NASA's Perseverance rover, which has spent five years poking around Jezero Crater looking for chemical clues about what Mars was up to billions of years ago, has made a discovery that is either very exciting or a total coincidence, depending on how you feel about extraterrestrial life. The rover detected complex macromolecular carbon sitting right on the surface of a rock at an outcrop called Bright Angel, near the edge of an ancient river channel named Neretva Vallis. This is, according to lead author Ashley E. Murphy of the Planetary Institute in Tucson, Arizona, “the shallowest detection of organic matter on Martian surface to date.” On Earth, this much macromolecular carbon usually means something was once alive. But on Mars, it could also mean rocks just do weird stuff.
The detection came from SHERLOC (Scanning Habitable Environments with Raman and Luminescence for Organics and Chemicals), a UV Raman spectrometer attached to Perseverance's robotic arm. SHERLOC fires a deep-ultraviolet laser at a target and reads the returning light to identify molecular bonds. Between Martian sols 1180 and 1218, the rover zapped four targets at Bright Angel. Three of them - Cheyava Falls, Apollo Temple, and Walhalla Glades - returned a spectroscopic signal called the graphitic band (G-band), indicating a tangled network of reduced carbon atoms that is highly resistant to breakdown. The control rock, Steamboat Mountain, showed nothing, because of course it didn't.

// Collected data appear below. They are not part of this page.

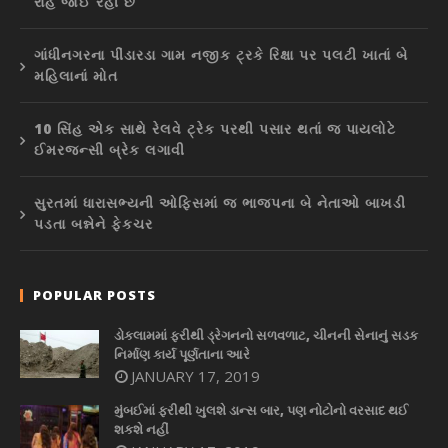
રાહ જોઈ રહી છે
ગાંધીનગરના પીંડારડા ગામ નજીક ટ્રકે રિક્ષા પર પલટી ખાતાં બે
મહિલાનાં મોત
10 સિંહ એક સાથે રેલવે ટ્રેક પરથી પસાર થતાં જ પાયલોટે
ઈમરજન્સી બ્રેક લગાવી
સુરતમાં ધારાસભ્યની ઓફિસમાં જ ભાજપના બે નેતાઓ બાખડી
પડતા બન્નેને ફેકચર
POPULAR POSTS
ડોકલામમાં ફરીથી ડ્રેગનનો સળવળાટ, ચીનની સેનાનું સડક
નિર્માણ કાર્ય પૂર્ણતાના આરે
JANUARY 17, 2019
મુંબઈમાં ફરીથી ખુલશે ડાન્સ બાર, પણ નોટોનો વરસાદ થઈ
શકશે નહીં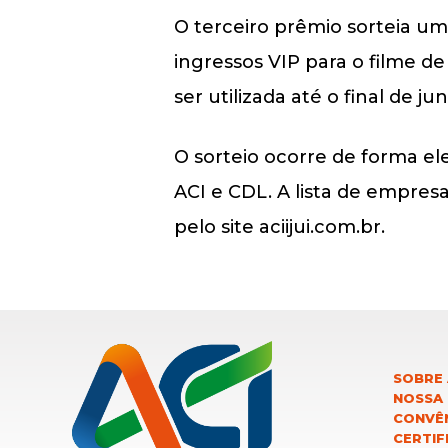
O terceiro prêmio sorteia u
ingressos VIP para o filme d
ser utilizada até o final de ju
O sorteio ocorre de forma el
ACI e CDL. A lista de empre
pelo site aciijui.com.br.
SOBRE 
NOSSA
CONVÊN
CERTIF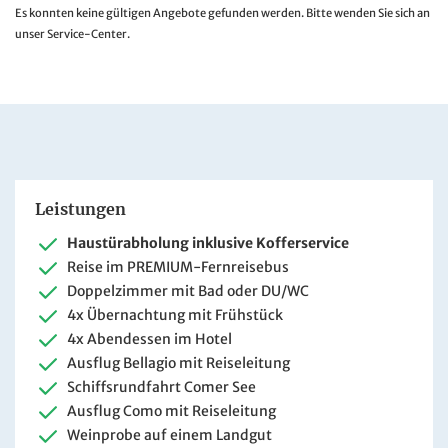
Es konnten keine gültigen Angebote gefunden werden. Bitte wenden Sie sich an
unser Service-Center.
Leistungen
Haustürabholung inklusive Kofferservice
Reise im PREMIUM-Fernreisebus
Doppelzimmer mit Bad oder DU/WC
4x Übernachtung mit Frühstück
4x Abendessen im Hotel
Ausflug Bellagio mit Reiseleitung
Schiffsrundfahrt Comer See
Ausflug Como mit Reiseleitung
Weinprobe auf einem Landgut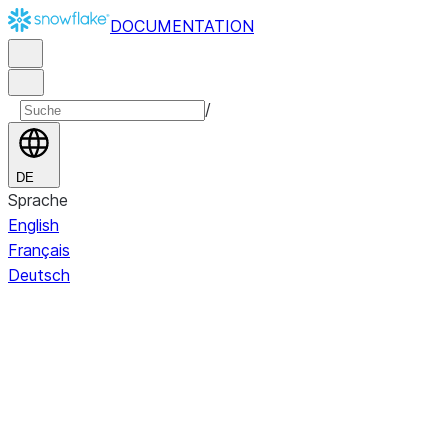
DOCUMENTATION
/
DE
Sprache
English
Français
Deutsch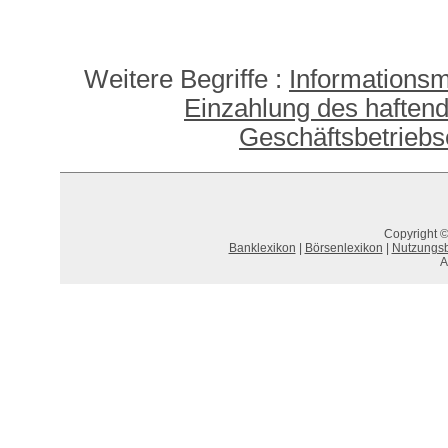
Weitere Begriffe :
Information
Einzahlung des haftend
Geschäftsbetriebs
Copyright ©
Banklexikon
|
Börsenlexikon
|
Nutzungs
A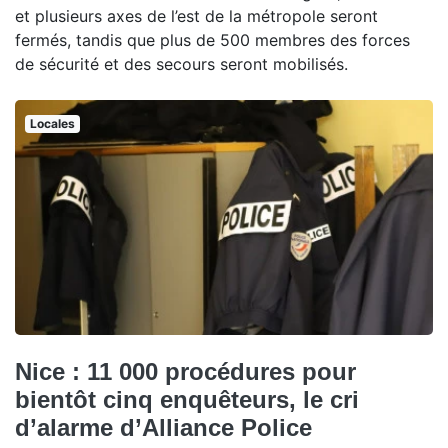
et plusieurs axes de l’est de la métropole seront
fermés, tandis que plus de 500 membres des forces
de sécurité et des secours seront mobilisés.
Locales
Nice : 11 000 procédures pour
bientôt cinq enquêteurs, le cri
d’alarme d’Alliance Police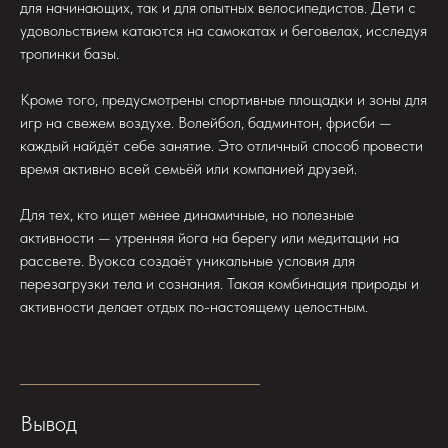
для начинающих, так и для опытных велосипедистов. Дети с
удовольствием катаются на самокатах и беговелах, исследуя
тропинки базы.
Кроме того, предусмотрены спортивные площадки и зоны для
игр на свежем воздухе. Волейбол, бадминтон, фрисби —
каждый найдёт себе занятие. Это отличный способ провести
время активно всей семьёй или компанией друзей.
Для тех, кто ищет менее динамичные, но полезные
активности — утренняя йога на берегу или медитации на
рассвете. Вуокса создаёт уникальные условия для
перезагрузки тела и сознания. Такая комбинация природы и
активности делает отдых по-настоящему целостным.
Вывод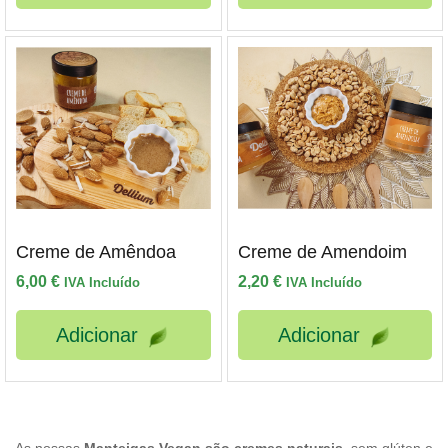
Creme de Amêndoa
Creme de Amendoim
6,00
€
2,20
€
IVA Incluído
IVA Incluído
Adicionar
Adicionar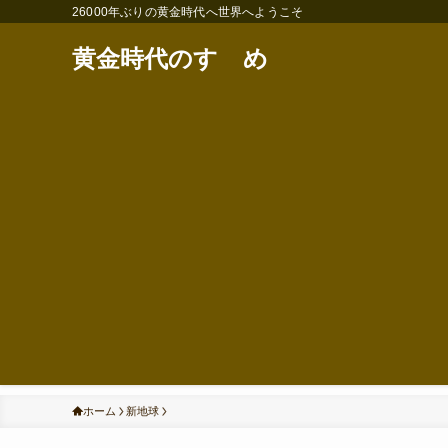
26000年ぶりの黄金時代へ世界へようこそ
黄金時代のすゝめ
ホーム
新地球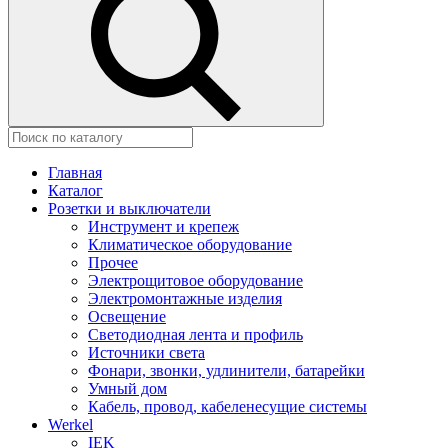
Главная
Каталог
Розетки и выключатели
Инструмент и крепеж
Климатическое оборудование
Прочее
Электрощитовое оборудование
Электромонтажные изделия
Освещение
Светодиодная лента и профиль
Источники света
Фонари, звонки, удлинители, батарейки
Умный дом
Кабель, провод, кабеленесущие системы
Werkel
IEK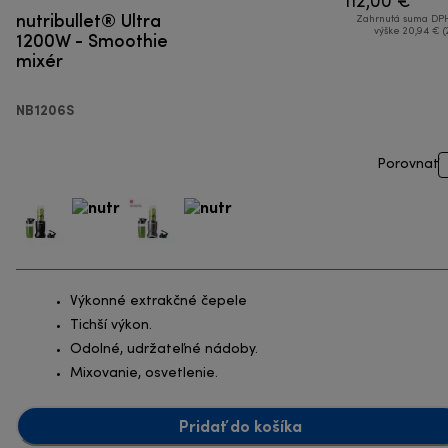
112,00 €
nutribullet® Ultra
Zahrnutá suma DPH
1200W - Smoothie
výške 20,94 € (
mixér
NB1206S
Porovnať
Výkonné extrakčné čepele
Tichší výkon.
Odolné, udržateľné nádoby.
Mixovanie, osvetlenie.
Pridať do košíka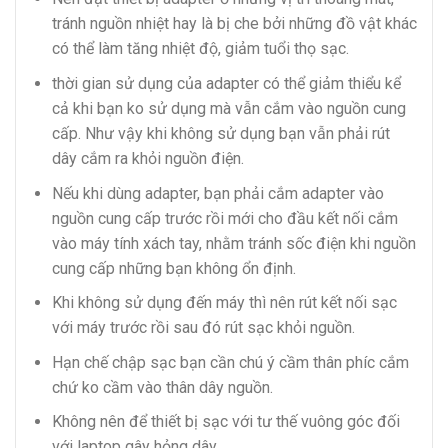
tránh nguồn nhiệt hay là bị che bởi những đồ vật khác
có thể làm tăng nhiệt độ, giảm tuổi thọ sạc.
thời gian sử dụng của adapter có thể giảm thiểu kể
cả khi bạn ko sử dụng mà vẫn cắm vào nguồn cung
cấp. Như vậy khi không sử dụng bạn vẫn phải rút
dây cắm ra khỏi nguồn điện.
Nếu khi dùng adapter, bạn phải cắm adapter vào
nguồn cung cấp trước rồi mới cho đầu kết nối cắm
vào máy tính xách tay, nhằm tránh sốc điện khi nguồn
cung cấp những bạn không ổn định.
Khi không sử dụng đến máy thì nên rút kết nối sạc
với máy trước rồi sau đó rút sạc khỏi nguồn.
Hạn chế chập sạc bạn cần chú ý cầm thân phíc cắm
chứ ko cầm vào thân dây nguồn.
Không nên để thiết bị sạc với tư thế vuông góc đối
với laptop gây hỏng dây.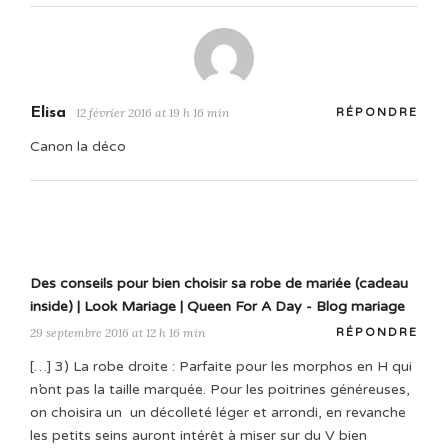
Elisa
12 février 2016 at 19 h 16 min
RÉPONDRE
Canon la déco
Des conseils pour bien choisir sa robe de mariée (cadeau
inside) | Look Mariage | Queen For A Day - Blog mariage
29 septembre 2016 at 12 h 16 min
RÉPONDRE
[…] 3) La robe droite : Parfaite pour les morphos en H qui
n’ont pas la taille marquée. Pour les poitrines généreuses,
on choisira un un décolleté léger et arrondi, en revanche
les petits seins auront intérêt à miser sur du V bien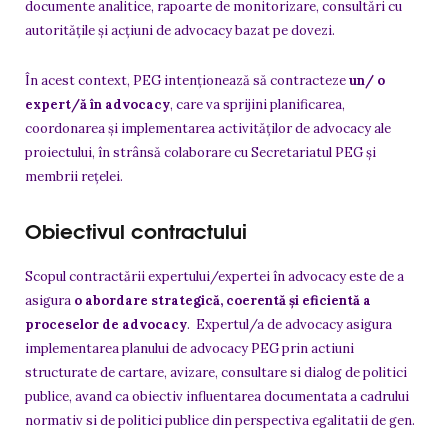
documente analitice, rapoarte de monitorizare, consultări cu
autoritățile și acțiuni de advocacy bazat pe dovezi.
În acest context, PEG intenționează să contracteze
un/ o
expert/ă în advocacy
, care va sprijini planificarea,
coordonarea și implementarea activităților de advocacy ale
proiectului, în strânsă colaborare cu Secretariatul PEG și
membrii rețelei.
Obiectivul contractului
Scopul contractării expertului/expertei în advocacy este de a
asigura
o abordare strategică, coerentă și eficientă a
proceselor de advocacy
. Expertul/a de advocacy asigura
implementarea planului de advocacy PEG prin actiuni
structurate de cartare, avizare, consultare si dialog de politici
publice, avand ca obiectiv influentarea documentata a cadrului
normativ si de politici publice din perspectiva egalitatii de gen.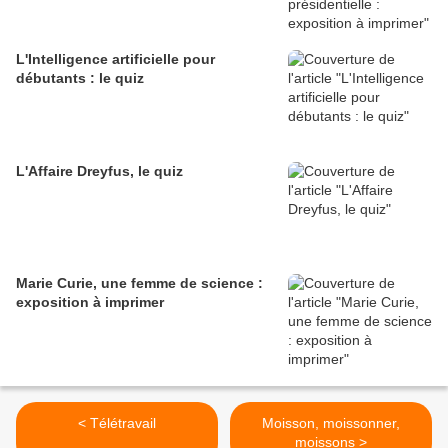
L'Intelligence artificielle pour
débutants : le quiz
L'Affaire Dreyfus, le quiz
Marie Curie, une femme de science :
exposition à imprimer
< Télétravail
Moisson, moissonner,
moissons >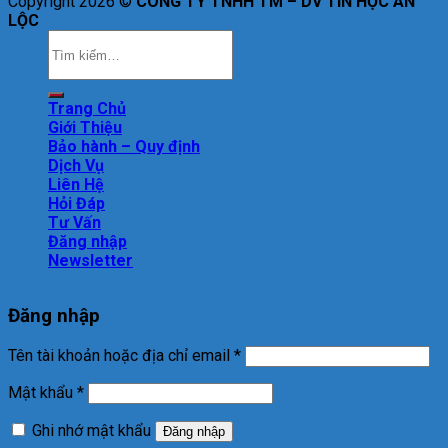
Copyright 2026 ©
CÔNG TY TNHH TM – DV TIN HỌC AN
LỘC
Trang Chủ
Giới Thiệu
Bảo hành – Quy định
Dịch Vụ
Liên Hệ
Hỏi Đáp
Tư Vấn
Đăng nhập
Newsletter
Đăng nhập
Tên tài khoản hoặc địa chỉ email
*
Mật khẩu
*
Ghi nhớ mật khẩu
Đăng nhập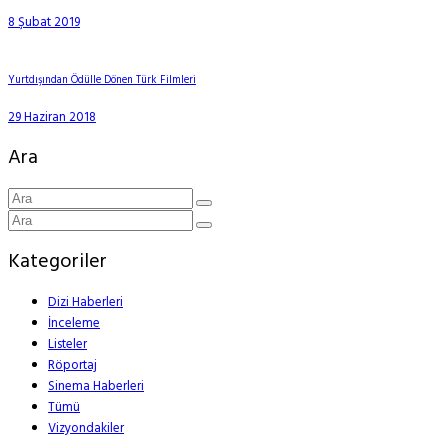
8 Şubat 2019
Yurtdışından Ödülle Dönen Türk Filmleri
29 Haziran 2018
Ara
Kategoriler
Dizi Haberleri
İnceleme
Listeler
Röportaj
Sinema Haberleri
Tümü
Vizyondakiler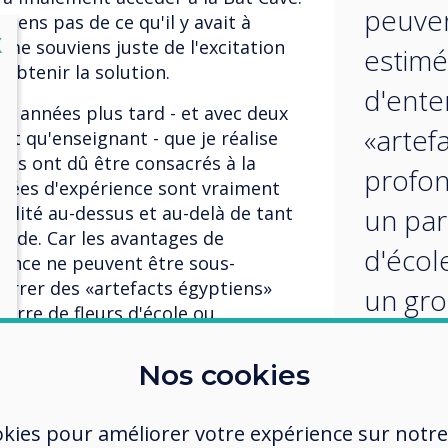
peuven
iens pas de ce qu'il y avait à
lose
X
Je me souviens juste de l'excitation
estimés
'obtenir la solution.
d'ente
s années plus tard - et avec deux
«artef
nt qu'enseignant - que je réalise
rts ont dû être consacrés à la
profo
urnées d'expérience sont vraiment
talité au-dessus et au-delà de tant
un par
onde. Car les avantages de
d'écol
ience ne peuvent être sous-
nterrer des «artefacts égyptiens»
un gro
rre de fleurs d'école ou
volont
us mais volontaire de collègues
tout un groupe d'années que leurs
Nos cookies
collèg
 ont été remplacés par des
créer tant de souvenirs incroyables
à conv
okies pour améliorer votre expérience sur notre
enseigné. Mais mon souvenir de cette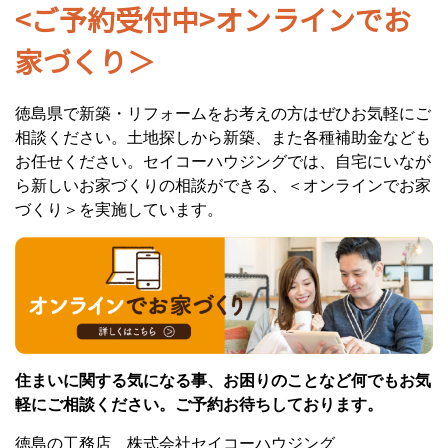
<ご予約受付中>オンラインでお
家づくり＞
徳島県で新築・リフォームをお考えの方はぜひお気軽にご
相談ください。土地探しから新築、また各種補助金なども
お任せください。セイコーハウジングでは、自宅にいなが
ら新しいお家づくりの相談ができる、＜オンラインでお家
づくり＞を実施しています。
住まいに関する気になる事、お困りのことなど何でもお気
軽にご相談ください。ご予約お待ちしております。
徳島の工務店 株式会社セイコーハウジング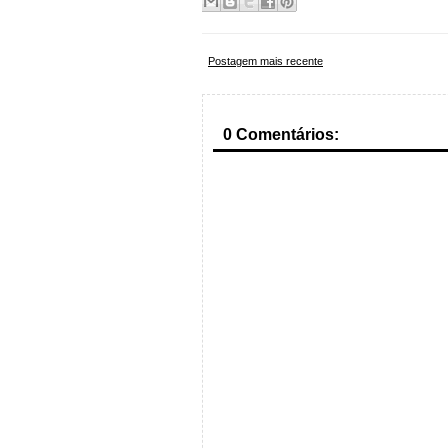
Postagem mais recente
0 Comentários: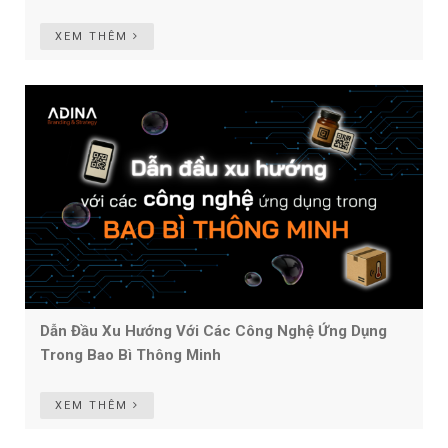
XEM THÊM
Dẫn Đầu Xu Hướng Với Các Công Nghệ Ứng Dụng
Trong Bao Bì Thông Minh
XEM THÊM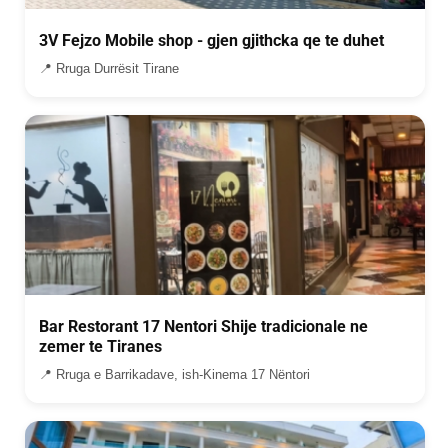
3V Fejzo Mobile shop - gjen gjithcka qe te duhet
📍 Rruga Durrësit Tirane
Bar Restorant 17 Nentori Shije tradicionale ne
zemer te Tiranes
📍 Rruga e Barrikadave, ish-Kinema 17 Nëntori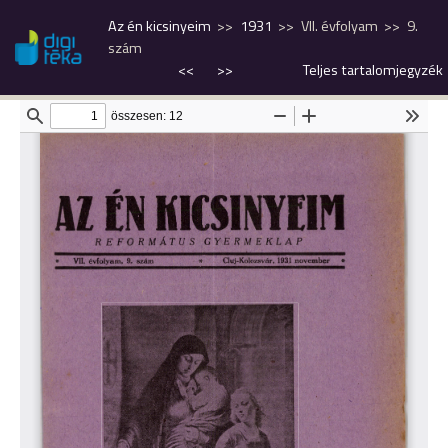
Az én kicsinyeim
1931
VII. évfolyam
9.
szám
<<
>>
Teljes tartalomjegyzék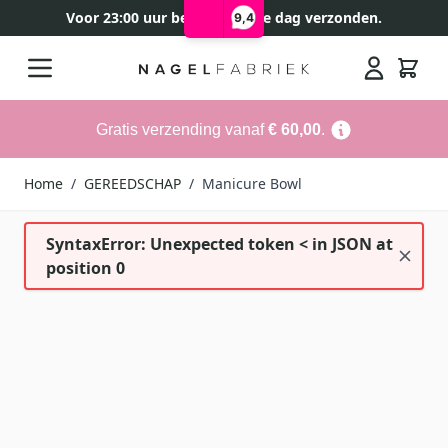
Voor 23:00 uur besteld, zelfde dag verzonden.
9,4
Ga naar de inhoud
Search
Gratis verzending vanaf
€ 60,00
.
Home
/
GEREEDSCHAP
/
Manicure Bowl
SyntaxError: Unexpected token < in JSON at
position 0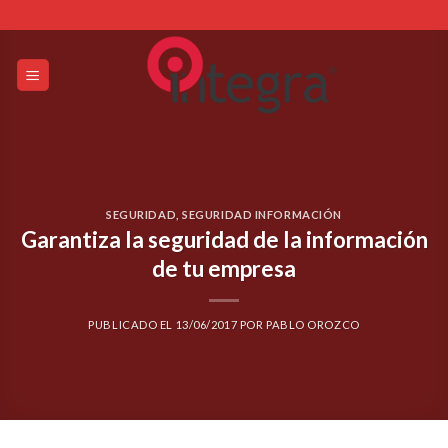
Skip
to
content
SEGURIDAD
,
SEGURIDAD INFORMACIÓN
Garantiza la seguridad de la información
de tu empresa
PUBLICADO EL
13/06/2017
POR
PABLO OROZCO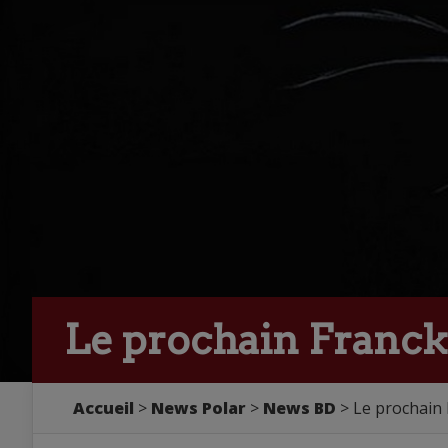
Le prochain Franck T
Accueil
>
News Polar
>
News BD
> Le prochain F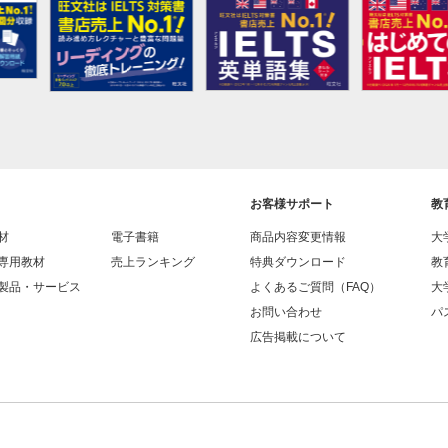
お客様サポート
教
材
電子書籍
商品内容変更情報
大
専用教材
売上ランキング
特典ダウンロード
教
製品・サービス
よくあるご質問（FAQ）
大
お問い合わせ
パス
広告掲載について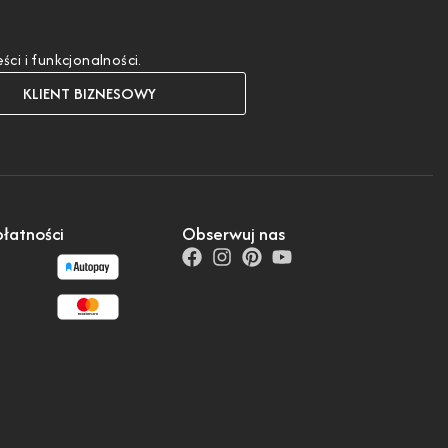
i i funkcjonalności.
KLIENT BIZNESOWY
łatności
Obserwuj nas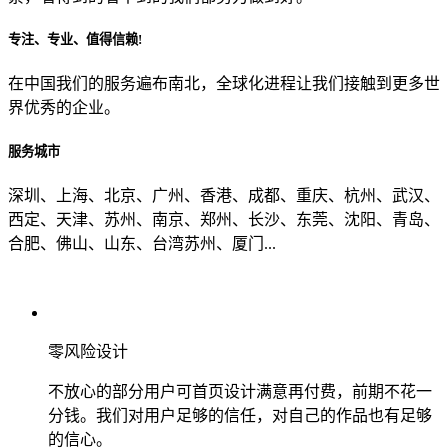
专注、专业、值得信赖!
从哪里了解到我们？
在中国我们的服务遍布南北，全球化进程让我们接触到更多世
界优秀的企业。
上一步
确认发送
服务城市
深圳、上海、北京、广州、香港、成都、重庆、杭州、武汉、
西定、天津、苏州、南京、郑州、长沙、东莞、沈阳、青岛、
合肥、佛山、山东、台湾苏州、厦门...
零风险设计
不放心的部分用户可首页设计满意再付费，前期不花一
分钱。我们对用户足够的信任，对自己的作品也有足够
的信心。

The material roughly matches terrestrial kerogen, which on Earth is made almost exclusively from fossilized microbes. But the researchers decided not to use the word “kerogen,” because that would imply they know it came from life. “The term kerogen implies biogenic source,” Murphy explained. “Macromolecular carbon implies we don’t know whether its origin is biotic or abiotic.” So they went with the less fun but more accurate term.
The team had to rule out two major concerns. First, that the signal was light bouncing off SHERLOC's own fused-silica front window - a worry because Bright Angel was the first site examined after a dust-cover anomaly disabled the focusing mechanism. The team confirmed SHERLOC was working properly by testing spare optics in the lab and pointing it at nothing on Mars. The lack of signal from control rock Steamboat Mountain sealed the deal: the signal was real, not hardware. Second, contamination: perhaps the rover dragged Earth organics to Mars? The abrasion bit was sterilized before launch and had cut into other rocks without producing a strong G-band. Plus, Cheyava Falls was never touched; the rover just blew dust off with a nitrogen puff. And again, Steamboat Mountain came up clean.
Once convinced the finding was real, the team looked at what minerals surrounded the carbon. At Apollo Temple, the carbon clustered with carbonate and sulfate minerals - stuff that precipitates from water moving through old rock. At Walhalla Glades, it sat within silicate-rich sediment. Murphy sees this as evidence for at least two separate events: first, organic matter settling into mud at the bottom of an ancient lake and getting buried; later, groundwater moving through the buried rock and leaving behind new carbonate and sulfate minerals.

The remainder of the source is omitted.